The Speaker of the Diet welcomed this step, which he regarded as in accordance with the rights of the country and the unanimous wish of the people.

There has been no government of late in Russia which has been generally acknowledged either at home or abroad. The representatives of the defeated Provisional Government in Finland, the Governor-General and his assistant have not been at their posts since the beginning of November. More recently, the troops appointed a sailor and a workman as Russian commissars for Finland, but since the constitutional laws of Finland do not recognise guardians of Russian interests appointed in this manner, the Finnish government has been unable to enter into any sort of contact with them.

By their unrestrained behaviour, the Russian troops stationed here have in recent months have caused terror amongst the peaceful population of this country. The intimate relations which in places have been noticeable between the leaders of these troops and hot-headed and unstable elements of society have in a number of instances led to serious breaches of the peace and general order, which must be seen as a direct reflection of conditions prevailing in Russia.

In addition to these grave political tribulations there is a serious food shortage which the Finnish people is now having to combat. The crop failure of last summer and the impossibility of obtaining grain from Russia as well as the difficulty met in realising the projected imports of flour from the United States threaten the nearly three and a half million people of Finland with open famine. This painful situation is made even more difficult by the fact that the disorders in Russia are forcing an ever increasing number of refugees to seek shelter in Finland. These Russian refugees are also consuming the meagre reserves of the country.

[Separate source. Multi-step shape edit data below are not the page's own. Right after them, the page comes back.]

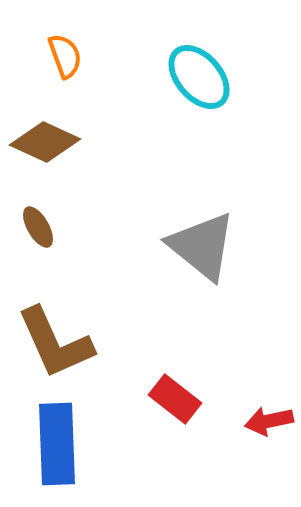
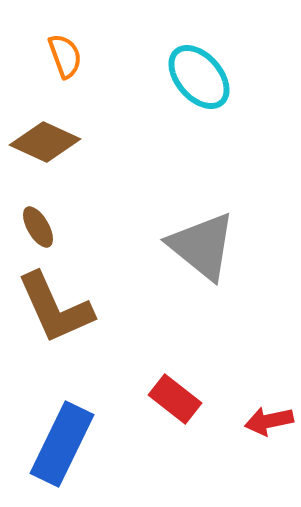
brown L-shape: moved 35 px up
blue rectangle: moved 5 px right; rotated 28 degrees clockwise
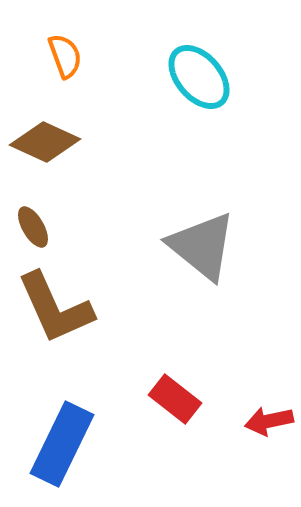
brown ellipse: moved 5 px left
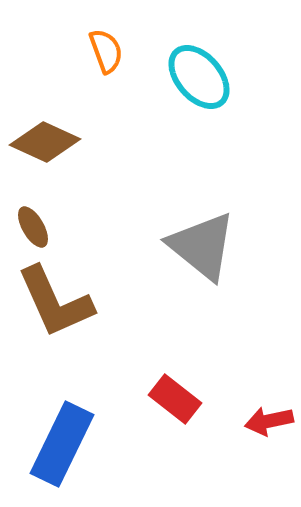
orange semicircle: moved 41 px right, 5 px up
brown L-shape: moved 6 px up
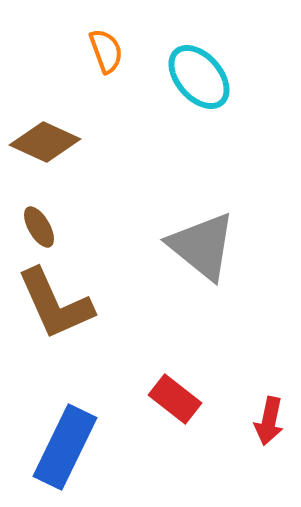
brown ellipse: moved 6 px right
brown L-shape: moved 2 px down
red arrow: rotated 66 degrees counterclockwise
blue rectangle: moved 3 px right, 3 px down
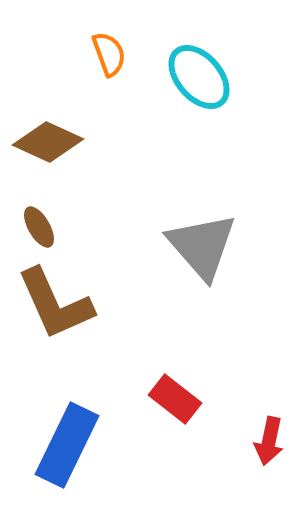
orange semicircle: moved 3 px right, 3 px down
brown diamond: moved 3 px right
gray triangle: rotated 10 degrees clockwise
red arrow: moved 20 px down
blue rectangle: moved 2 px right, 2 px up
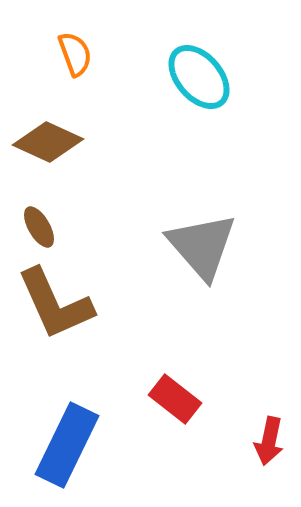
orange semicircle: moved 34 px left
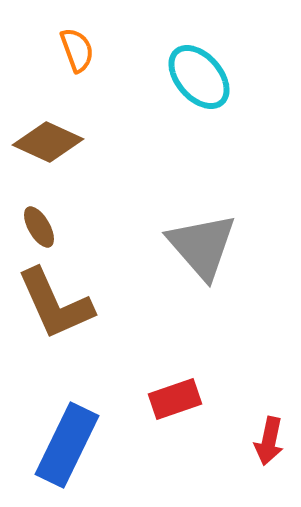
orange semicircle: moved 2 px right, 4 px up
red rectangle: rotated 57 degrees counterclockwise
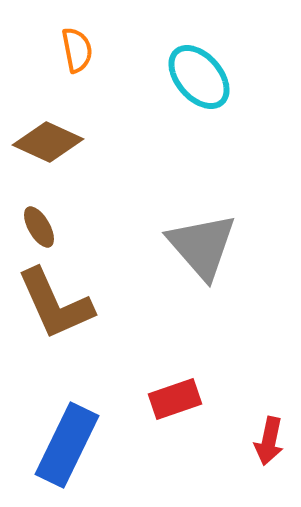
orange semicircle: rotated 9 degrees clockwise
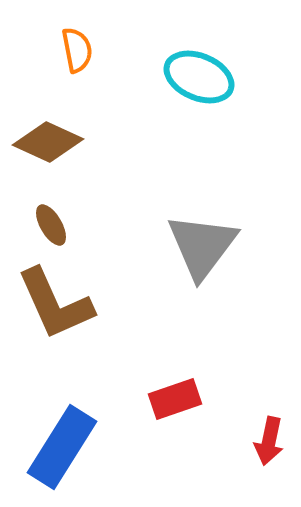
cyan ellipse: rotated 26 degrees counterclockwise
brown ellipse: moved 12 px right, 2 px up
gray triangle: rotated 18 degrees clockwise
blue rectangle: moved 5 px left, 2 px down; rotated 6 degrees clockwise
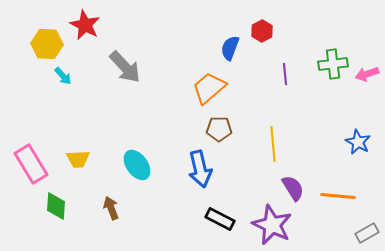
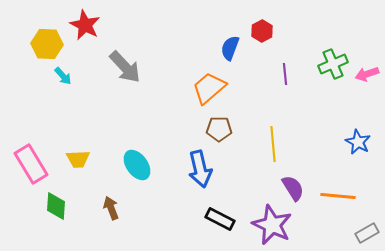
green cross: rotated 16 degrees counterclockwise
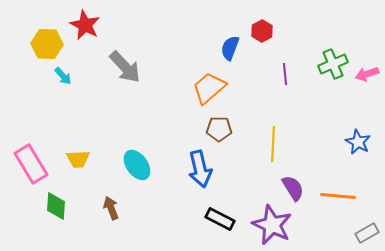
yellow line: rotated 8 degrees clockwise
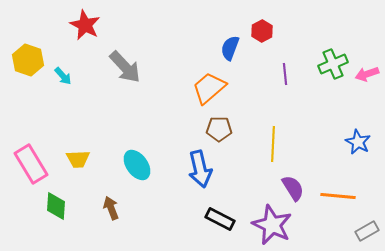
yellow hexagon: moved 19 px left, 16 px down; rotated 16 degrees clockwise
gray rectangle: moved 2 px up
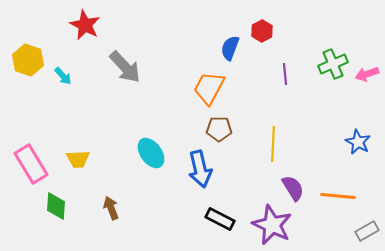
orange trapezoid: rotated 21 degrees counterclockwise
cyan ellipse: moved 14 px right, 12 px up
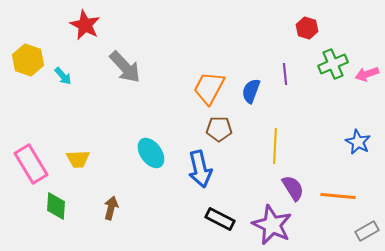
red hexagon: moved 45 px right, 3 px up; rotated 15 degrees counterclockwise
blue semicircle: moved 21 px right, 43 px down
yellow line: moved 2 px right, 2 px down
brown arrow: rotated 35 degrees clockwise
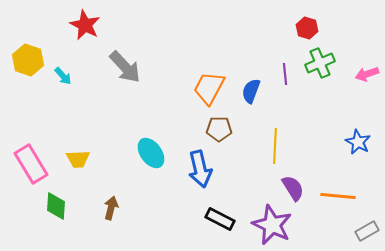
green cross: moved 13 px left, 1 px up
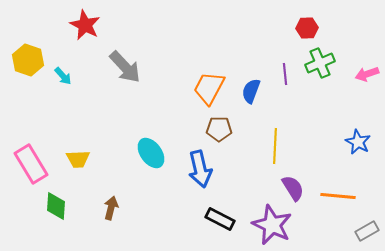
red hexagon: rotated 20 degrees counterclockwise
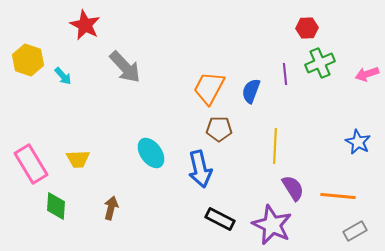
gray rectangle: moved 12 px left
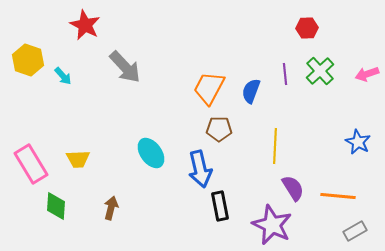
green cross: moved 8 px down; rotated 20 degrees counterclockwise
black rectangle: moved 13 px up; rotated 52 degrees clockwise
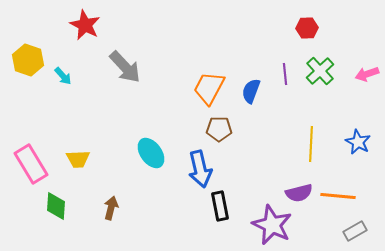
yellow line: moved 36 px right, 2 px up
purple semicircle: moved 6 px right, 5 px down; rotated 108 degrees clockwise
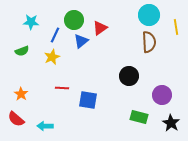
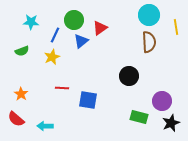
purple circle: moved 6 px down
black star: rotated 18 degrees clockwise
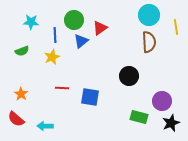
blue line: rotated 28 degrees counterclockwise
blue square: moved 2 px right, 3 px up
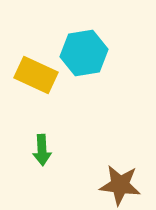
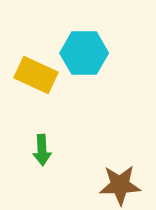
cyan hexagon: rotated 9 degrees clockwise
brown star: rotated 9 degrees counterclockwise
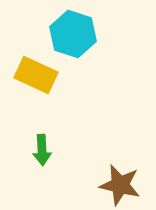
cyan hexagon: moved 11 px left, 19 px up; rotated 18 degrees clockwise
brown star: rotated 15 degrees clockwise
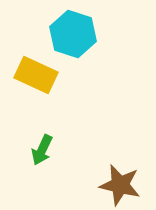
green arrow: rotated 28 degrees clockwise
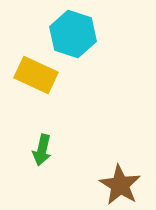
green arrow: rotated 12 degrees counterclockwise
brown star: rotated 18 degrees clockwise
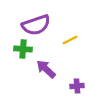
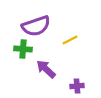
purple semicircle: moved 1 px down
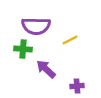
purple semicircle: rotated 20 degrees clockwise
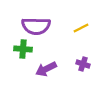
yellow line: moved 11 px right, 12 px up
purple arrow: rotated 70 degrees counterclockwise
purple cross: moved 6 px right, 22 px up; rotated 24 degrees clockwise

Moreover, these reserves are also being depleted by the numerous inactive Russian forces stationed here, since they are not certain of regular supplies of foodstuffs from Russia either.

It is therefore of vital import to the Finnish people that the truly isolated position in which the country now finds itself should come to an end. It is vital that the full independence of Finland be realised without delay and that its government manage to establish direct relations with foreign states.